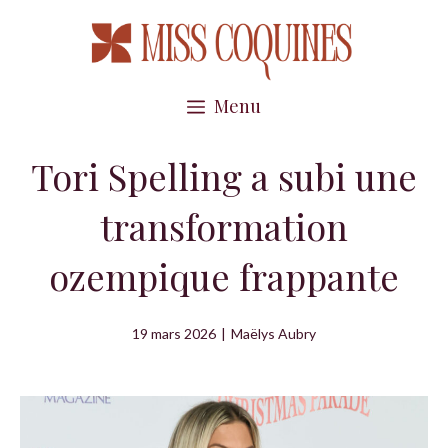
Aller
au
contenu
Menu
Tori Spelling a subi une
transformation
ozempique frappante
19 mars 2026
|
Maëlys Aubry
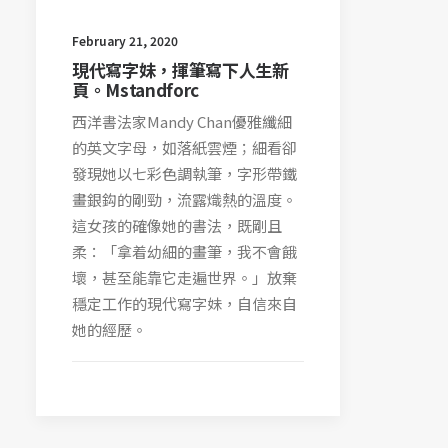
February 21, 2020
現代寫字妹，揮筆寫下人生新
頁。Mstandforc
西洋書法家Mandy Chan優雅纖細
的英文字母，如落紙雲煙；細看卻
發現她以七彩色調執筆，字形帶鐵
畫銀鈎的剛勁，流露熾熱的溫度。
這女孩的確像她的書法，既剛且
柔：「拿着幼細的畫筆，我不會餓
壞，甚至能靠它走遍世界。」放棄
穩定工作的現代寫字妹，自信來自
她的經歷。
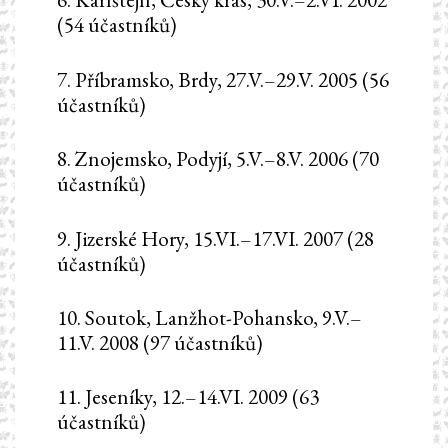
(54 účastníků)
7. Příbramsko, Brdy, 27.V.–29.V. 2005 (56
účastníků)
8. Znojemsko, Podyjí, 5.V.–8.V. 2006 (70
účastníků)
9. Jizerské Hory, 15.VI.–17.VI. 2007 (28
účastníků)
10. Soutok, Lanžhot-Pohansko, 9.V.–
11.V. 2008 (97 účastníků)
11. Jeseníky, 12.–14.VI. 2009 (63
účastníků)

##############################

What you need to do — Everything in the records goes into your answer exactly, except the pictures.

Task result —
Aller
au
contenu
Menu
Tori Spelling a subi une
transformation
ozempique frappante
19 mars 2026
|
Maëlys Aubry
February 21, 2020
現代寫字妹，揮筆寫下人生新
頁。Mstandforc
西洋書法家Mandy Chan優雅纖細
的英文字母，如落紙雲煙；細看卻
發現她以七彩色調執筆，字形帶鐵
畫銀鈎的剛勁，流露熾熱的溫度。
這女孩的確像她的書法，既剛且
柔：「拿着幼細的畫筆，我不會餓
壞，甚至能靠它走遍世界。」放棄
穩定工作的現代寫字妹，自信來自
她的經歷。
(54 účastníků)
7. Příbramsko, Brdy, 27.V.–29.V. 2005 (56
účastníků)
8. Znojemsko, Podyjí, 5.V.–8.V. 2006 (70
účastníků)
9. Jizerské Hory, 15.VI.–17.VI. 2007 (28
účastníků)
10. Soutok, Lanžhot-Pohansko, 9.V.–
11.V. 2008 (97 účastníků)
11. Jeseníky, 12.–14.VI. 2009 (63
účastníků)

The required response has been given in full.